Как-то раз, вместо печальной белой женщины, явился старик — с красивой сединой, задумчивым и строгим лицом, напоминающим портрет одного рембрандтовского старика. Почему старик? Сначала я не понимала, но обрадовалась ему. Он был еще мудрее, чем она, — я это знала, — но совсем другой. Он очень мало говорил, у нас не бывало связных бесед, — он просто успокаивал меня тишиной своей, медлительным ритмом мудро затихающей жизни. Мы ходили по горе и, приноравливаясь к его старческой походке, приучалась я к спокойным и важным движениям. Он останавливался и подолгу смотрел в даль. И когда я детски жалобно говорила: «Мне грустно, мне холодно, мне страшно», — он не отвечал прямо на это, а клал мне руку на плечо, показывал алую полосу заката и говорил, что это «апофеоз жизни», или срывал фиолетовую звездочку и любовно разглядывал ее: «Цветы — это голоса земли. В самом малом мы постигаем большое», — где-то уж слышанные, вновь ставшие верными слова.

О его жизни я не решалась спрашивать, но я любила его; его ласка согревала душу, тихо угашала тревогу ее. И было нестрашно молчать близ него.

Раз он сказал: «Теперь я уйду. И вы не будете ничего бояться, никого не позовете, останетесь одна — сама с собой». Или это был голос самой пустыни?

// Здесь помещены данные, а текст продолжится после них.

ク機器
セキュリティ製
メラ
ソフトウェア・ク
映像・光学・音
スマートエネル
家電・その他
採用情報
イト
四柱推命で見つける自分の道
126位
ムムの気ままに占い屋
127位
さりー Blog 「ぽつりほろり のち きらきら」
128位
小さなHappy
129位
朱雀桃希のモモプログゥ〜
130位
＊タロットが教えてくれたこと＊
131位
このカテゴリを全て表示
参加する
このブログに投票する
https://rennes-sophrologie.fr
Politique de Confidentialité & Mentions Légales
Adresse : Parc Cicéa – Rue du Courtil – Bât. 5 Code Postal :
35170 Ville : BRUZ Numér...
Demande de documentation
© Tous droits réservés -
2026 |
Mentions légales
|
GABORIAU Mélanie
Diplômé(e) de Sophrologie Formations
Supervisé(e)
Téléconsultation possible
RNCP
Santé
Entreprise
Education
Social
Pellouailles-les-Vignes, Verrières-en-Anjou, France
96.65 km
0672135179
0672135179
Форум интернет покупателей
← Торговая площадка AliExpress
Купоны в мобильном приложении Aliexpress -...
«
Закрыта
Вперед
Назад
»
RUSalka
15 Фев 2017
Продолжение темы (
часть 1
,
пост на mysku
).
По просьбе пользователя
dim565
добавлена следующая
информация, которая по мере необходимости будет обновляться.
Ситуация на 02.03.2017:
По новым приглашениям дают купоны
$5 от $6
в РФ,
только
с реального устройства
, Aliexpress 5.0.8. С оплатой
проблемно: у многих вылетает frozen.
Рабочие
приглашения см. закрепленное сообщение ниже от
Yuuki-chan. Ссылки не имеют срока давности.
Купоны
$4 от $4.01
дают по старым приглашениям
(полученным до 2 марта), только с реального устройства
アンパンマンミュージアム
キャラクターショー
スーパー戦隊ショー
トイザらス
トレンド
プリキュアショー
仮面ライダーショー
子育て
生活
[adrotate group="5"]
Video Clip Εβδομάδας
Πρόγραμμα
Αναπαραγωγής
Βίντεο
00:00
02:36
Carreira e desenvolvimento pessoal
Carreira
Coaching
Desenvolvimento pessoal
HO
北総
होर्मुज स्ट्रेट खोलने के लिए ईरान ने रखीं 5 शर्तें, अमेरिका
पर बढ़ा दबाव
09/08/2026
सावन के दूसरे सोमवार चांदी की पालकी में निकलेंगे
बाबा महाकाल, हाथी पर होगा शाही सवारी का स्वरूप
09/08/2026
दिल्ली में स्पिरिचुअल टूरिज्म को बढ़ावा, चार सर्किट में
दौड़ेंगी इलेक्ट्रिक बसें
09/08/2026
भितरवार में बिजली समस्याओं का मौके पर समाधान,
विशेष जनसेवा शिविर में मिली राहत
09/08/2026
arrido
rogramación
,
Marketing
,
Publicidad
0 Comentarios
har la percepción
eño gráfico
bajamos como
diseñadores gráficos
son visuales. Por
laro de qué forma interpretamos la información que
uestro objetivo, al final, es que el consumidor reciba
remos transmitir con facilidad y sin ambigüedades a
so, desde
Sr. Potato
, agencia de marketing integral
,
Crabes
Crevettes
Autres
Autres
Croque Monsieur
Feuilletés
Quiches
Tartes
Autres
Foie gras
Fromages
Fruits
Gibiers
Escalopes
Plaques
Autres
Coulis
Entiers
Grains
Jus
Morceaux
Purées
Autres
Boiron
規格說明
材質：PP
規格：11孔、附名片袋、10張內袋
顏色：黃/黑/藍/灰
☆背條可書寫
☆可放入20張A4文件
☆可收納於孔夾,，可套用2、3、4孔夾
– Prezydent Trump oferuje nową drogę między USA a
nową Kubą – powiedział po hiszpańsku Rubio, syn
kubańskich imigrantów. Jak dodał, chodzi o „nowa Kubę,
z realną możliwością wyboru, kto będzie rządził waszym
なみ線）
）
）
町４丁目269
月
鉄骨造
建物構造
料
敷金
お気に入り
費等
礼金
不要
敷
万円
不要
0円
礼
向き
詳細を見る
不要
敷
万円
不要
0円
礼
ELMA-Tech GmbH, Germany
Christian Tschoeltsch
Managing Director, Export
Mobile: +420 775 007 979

Мутно-лиловая от вечерних сумерек, стелется она передо мной. И в ней, я знаю, живет истина, та единая, несотворенная, безумная истина, по которой горит душа моя, но которую я не могу, не хочу, не в силах еще увидеть и обнять собой. О, если бы можно жить близ нее и служить ей слепо, не зная ее, остаться незрячей, не разжимать руку, сжимающую ее, не раскрывать сердце, пламенеющее ею! О, если бы…

Вспоминаю слова поэта:

«И медлит благовест рассвета

Так погребально и светло».

О, если бы еще помедлить…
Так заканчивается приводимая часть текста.